→ **WHAT IS EXPECTED**
Among the lines below, restate word for word only those from the line with "Leave A Comment" through the line with "Nutrition facts", with both end lines kept.
━━━━━ TASK MATERIAL ━━━━━
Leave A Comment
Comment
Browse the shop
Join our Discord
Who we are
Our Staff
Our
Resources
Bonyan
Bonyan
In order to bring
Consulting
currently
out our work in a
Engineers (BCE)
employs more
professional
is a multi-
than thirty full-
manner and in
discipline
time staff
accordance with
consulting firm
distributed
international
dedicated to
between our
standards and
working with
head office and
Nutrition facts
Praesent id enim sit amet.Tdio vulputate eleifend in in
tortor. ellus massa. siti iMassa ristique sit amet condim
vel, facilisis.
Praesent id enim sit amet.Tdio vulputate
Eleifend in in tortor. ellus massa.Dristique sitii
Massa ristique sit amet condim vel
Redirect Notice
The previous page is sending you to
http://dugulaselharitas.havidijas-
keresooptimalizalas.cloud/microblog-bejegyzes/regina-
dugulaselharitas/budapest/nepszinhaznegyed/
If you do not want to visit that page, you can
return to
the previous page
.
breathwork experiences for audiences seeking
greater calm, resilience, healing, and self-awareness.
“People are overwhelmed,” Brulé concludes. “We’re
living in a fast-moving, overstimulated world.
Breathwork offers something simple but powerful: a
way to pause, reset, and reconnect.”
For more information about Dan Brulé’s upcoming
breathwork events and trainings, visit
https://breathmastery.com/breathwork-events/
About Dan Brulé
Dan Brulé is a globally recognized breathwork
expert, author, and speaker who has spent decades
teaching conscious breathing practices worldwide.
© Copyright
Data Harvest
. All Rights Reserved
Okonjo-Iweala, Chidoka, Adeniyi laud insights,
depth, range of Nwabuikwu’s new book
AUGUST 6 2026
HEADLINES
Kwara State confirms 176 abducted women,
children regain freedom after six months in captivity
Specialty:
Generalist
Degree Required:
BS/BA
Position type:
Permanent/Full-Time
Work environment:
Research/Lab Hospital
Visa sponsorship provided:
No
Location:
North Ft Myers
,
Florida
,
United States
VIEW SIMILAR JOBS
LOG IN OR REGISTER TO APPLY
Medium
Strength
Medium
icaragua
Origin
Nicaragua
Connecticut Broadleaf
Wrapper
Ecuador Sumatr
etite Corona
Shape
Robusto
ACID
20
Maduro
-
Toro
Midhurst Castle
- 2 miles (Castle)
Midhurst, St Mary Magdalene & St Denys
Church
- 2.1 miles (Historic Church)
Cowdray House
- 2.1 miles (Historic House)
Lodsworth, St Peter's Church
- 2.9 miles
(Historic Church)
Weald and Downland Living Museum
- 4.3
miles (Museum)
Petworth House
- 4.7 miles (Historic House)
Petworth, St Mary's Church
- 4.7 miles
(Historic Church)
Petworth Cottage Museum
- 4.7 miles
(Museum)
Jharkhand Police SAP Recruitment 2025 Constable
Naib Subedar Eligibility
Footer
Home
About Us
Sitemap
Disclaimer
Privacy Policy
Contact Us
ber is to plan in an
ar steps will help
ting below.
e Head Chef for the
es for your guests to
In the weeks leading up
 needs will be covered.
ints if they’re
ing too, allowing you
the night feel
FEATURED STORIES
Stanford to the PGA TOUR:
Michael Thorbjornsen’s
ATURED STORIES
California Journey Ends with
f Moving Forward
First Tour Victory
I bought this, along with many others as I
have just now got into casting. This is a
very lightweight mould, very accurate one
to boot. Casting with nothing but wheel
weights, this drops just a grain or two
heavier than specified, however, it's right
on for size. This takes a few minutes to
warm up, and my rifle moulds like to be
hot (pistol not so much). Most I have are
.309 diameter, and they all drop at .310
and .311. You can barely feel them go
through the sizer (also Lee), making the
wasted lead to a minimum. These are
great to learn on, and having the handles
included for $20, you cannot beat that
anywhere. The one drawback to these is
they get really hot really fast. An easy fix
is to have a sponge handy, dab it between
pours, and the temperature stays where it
━━━━━
━━━━━ TASK MATERIAL ━━━━━
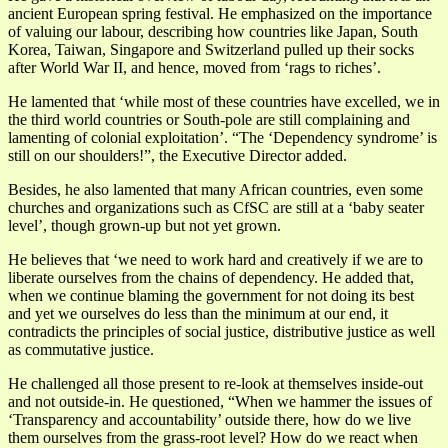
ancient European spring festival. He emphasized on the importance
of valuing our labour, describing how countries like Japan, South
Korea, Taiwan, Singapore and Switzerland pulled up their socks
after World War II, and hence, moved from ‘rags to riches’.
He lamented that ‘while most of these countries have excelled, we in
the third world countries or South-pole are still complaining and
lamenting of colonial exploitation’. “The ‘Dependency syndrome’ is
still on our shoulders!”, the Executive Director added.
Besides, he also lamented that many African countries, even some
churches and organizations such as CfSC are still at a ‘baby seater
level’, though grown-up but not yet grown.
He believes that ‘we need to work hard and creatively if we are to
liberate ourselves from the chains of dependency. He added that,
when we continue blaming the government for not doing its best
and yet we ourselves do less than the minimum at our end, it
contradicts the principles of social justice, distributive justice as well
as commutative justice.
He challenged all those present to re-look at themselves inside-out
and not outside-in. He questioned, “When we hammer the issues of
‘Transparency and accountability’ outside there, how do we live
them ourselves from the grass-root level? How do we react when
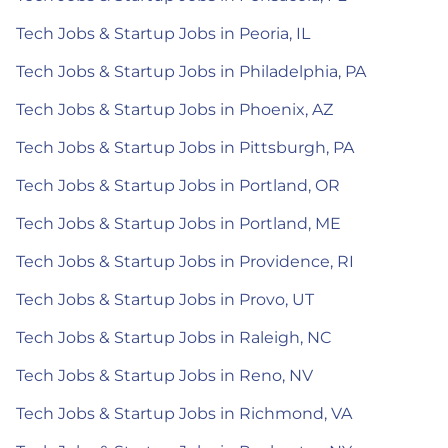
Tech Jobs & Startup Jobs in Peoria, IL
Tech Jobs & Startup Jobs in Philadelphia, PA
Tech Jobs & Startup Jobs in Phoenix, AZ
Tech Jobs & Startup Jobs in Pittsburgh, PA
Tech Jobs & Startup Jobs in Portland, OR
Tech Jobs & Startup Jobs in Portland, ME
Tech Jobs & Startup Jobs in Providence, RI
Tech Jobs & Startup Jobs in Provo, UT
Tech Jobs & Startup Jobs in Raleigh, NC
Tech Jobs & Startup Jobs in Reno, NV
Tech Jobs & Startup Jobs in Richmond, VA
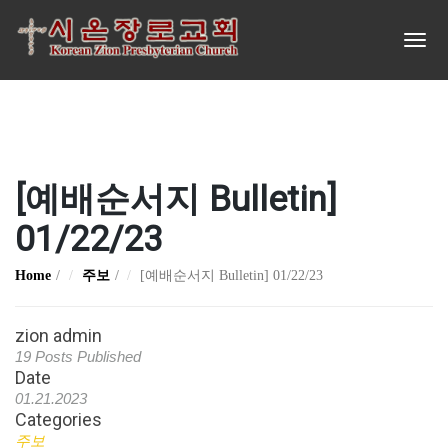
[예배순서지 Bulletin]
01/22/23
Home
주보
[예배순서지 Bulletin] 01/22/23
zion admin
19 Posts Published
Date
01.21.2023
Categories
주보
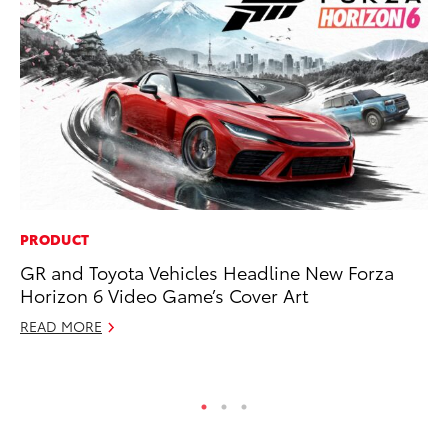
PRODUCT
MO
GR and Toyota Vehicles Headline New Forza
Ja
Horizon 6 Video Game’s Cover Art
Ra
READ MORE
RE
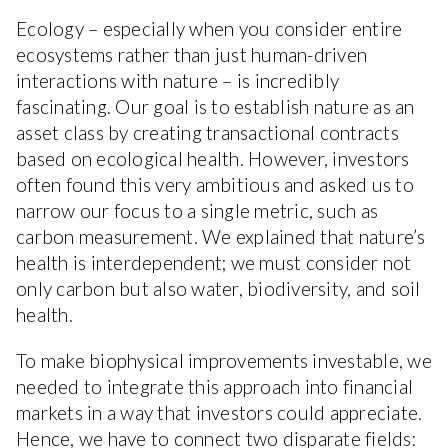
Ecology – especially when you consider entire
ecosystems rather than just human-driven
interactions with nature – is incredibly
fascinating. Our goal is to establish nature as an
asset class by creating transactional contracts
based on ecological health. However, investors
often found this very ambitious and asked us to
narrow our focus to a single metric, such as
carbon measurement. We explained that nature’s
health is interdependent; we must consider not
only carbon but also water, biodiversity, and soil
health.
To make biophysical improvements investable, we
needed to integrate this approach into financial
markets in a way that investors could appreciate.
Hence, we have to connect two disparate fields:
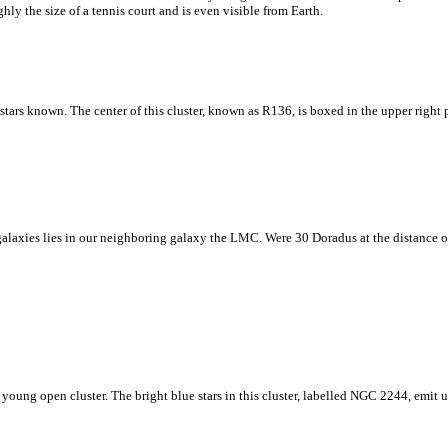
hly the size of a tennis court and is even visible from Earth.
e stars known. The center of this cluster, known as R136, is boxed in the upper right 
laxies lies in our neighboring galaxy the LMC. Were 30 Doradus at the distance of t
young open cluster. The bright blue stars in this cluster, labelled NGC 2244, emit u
━━━━━
→ **TASK RESULT**
Leave A Comment
Comment
Browse the shop
Join our Discord
Who we are
Our Staff
Our
Resources
Bonyan
Bonyan
In order to bring
Consulting
currently
out our work in a
Engineers (BCE)
employs more
professional
is a multi-
than thirty full-
manner and in
discipline
time staff
accordance with
consulting firm
distributed
international
dedicated to
between our
standards and
working with
head office and
Nutrition facts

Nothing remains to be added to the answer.